Here are the records. Write out exactly the lines between the one holding "See the attached image. Detect" and the one holding "Here is an image. Target: myocardium.", inclusive.

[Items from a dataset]
▽

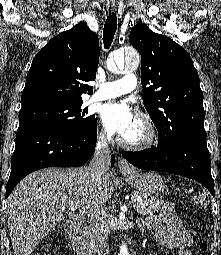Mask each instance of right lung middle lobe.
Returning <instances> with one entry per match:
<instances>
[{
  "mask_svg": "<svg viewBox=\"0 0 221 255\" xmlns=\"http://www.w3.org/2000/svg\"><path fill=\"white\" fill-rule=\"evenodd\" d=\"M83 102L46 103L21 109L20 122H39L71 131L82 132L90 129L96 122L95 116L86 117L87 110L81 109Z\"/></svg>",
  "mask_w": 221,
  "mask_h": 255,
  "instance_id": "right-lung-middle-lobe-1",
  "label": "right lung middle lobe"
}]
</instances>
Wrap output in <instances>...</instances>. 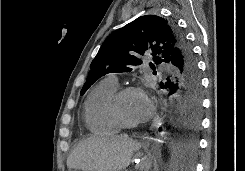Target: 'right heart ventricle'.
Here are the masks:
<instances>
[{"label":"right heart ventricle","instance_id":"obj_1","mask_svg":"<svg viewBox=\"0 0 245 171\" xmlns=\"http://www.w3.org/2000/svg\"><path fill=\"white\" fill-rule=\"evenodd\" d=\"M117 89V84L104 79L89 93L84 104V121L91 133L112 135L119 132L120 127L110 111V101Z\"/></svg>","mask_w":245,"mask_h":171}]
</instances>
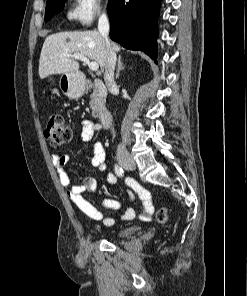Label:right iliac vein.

△
▽

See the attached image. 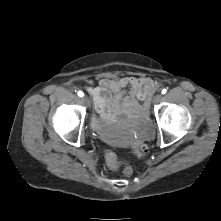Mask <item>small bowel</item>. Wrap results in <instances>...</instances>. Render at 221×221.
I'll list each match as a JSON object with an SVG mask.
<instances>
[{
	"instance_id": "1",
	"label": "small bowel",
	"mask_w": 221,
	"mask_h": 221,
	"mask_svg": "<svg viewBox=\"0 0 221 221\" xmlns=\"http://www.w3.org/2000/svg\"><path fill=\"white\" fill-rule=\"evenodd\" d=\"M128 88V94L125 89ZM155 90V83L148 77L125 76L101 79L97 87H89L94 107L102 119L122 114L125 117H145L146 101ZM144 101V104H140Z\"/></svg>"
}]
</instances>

△
▽

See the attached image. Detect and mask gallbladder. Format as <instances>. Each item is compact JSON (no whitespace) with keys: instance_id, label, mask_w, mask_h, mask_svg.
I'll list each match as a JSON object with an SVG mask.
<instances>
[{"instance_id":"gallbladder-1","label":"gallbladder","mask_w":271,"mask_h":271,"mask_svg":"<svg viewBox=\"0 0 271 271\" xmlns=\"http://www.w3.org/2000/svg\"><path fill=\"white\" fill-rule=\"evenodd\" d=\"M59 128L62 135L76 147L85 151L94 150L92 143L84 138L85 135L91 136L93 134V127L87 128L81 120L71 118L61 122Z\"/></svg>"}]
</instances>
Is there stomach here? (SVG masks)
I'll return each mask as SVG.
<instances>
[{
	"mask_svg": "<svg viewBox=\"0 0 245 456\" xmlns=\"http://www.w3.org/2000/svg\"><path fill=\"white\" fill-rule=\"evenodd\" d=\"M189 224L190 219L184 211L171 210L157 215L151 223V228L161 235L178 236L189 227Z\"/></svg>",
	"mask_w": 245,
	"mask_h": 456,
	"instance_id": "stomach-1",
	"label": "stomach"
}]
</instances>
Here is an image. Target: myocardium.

△

> [Task result]:
See the attached image. Detect and mask gallbladder. Format as <instances>. Each item is compact JSON (no whitespace) with keys: instance_id, label, mask_w, mask_h, mask_svg.
I'll list each match as a JSON object with an SVG mask.
<instances>
[{"instance_id":"gallbladder-1","label":"gallbladder","mask_w":271,"mask_h":271,"mask_svg":"<svg viewBox=\"0 0 271 271\" xmlns=\"http://www.w3.org/2000/svg\"><path fill=\"white\" fill-rule=\"evenodd\" d=\"M59 128L62 135L76 147L85 151L94 150L92 143L84 138L85 135L91 136L93 134V127L87 128L81 120L71 118L61 122Z\"/></svg>"}]
</instances>
Is there stomach here? (SVG masks)
I'll return each mask as SVG.
<instances>
[{
	"mask_svg": "<svg viewBox=\"0 0 245 456\" xmlns=\"http://www.w3.org/2000/svg\"><path fill=\"white\" fill-rule=\"evenodd\" d=\"M189 224L190 219L184 211L171 210L157 215L151 223V228L161 235L178 236L189 227Z\"/></svg>",
	"mask_w": 245,
	"mask_h": 456,
	"instance_id": "stomach-1",
	"label": "stomach"
}]
</instances>
Here is an image. Target: myocardium.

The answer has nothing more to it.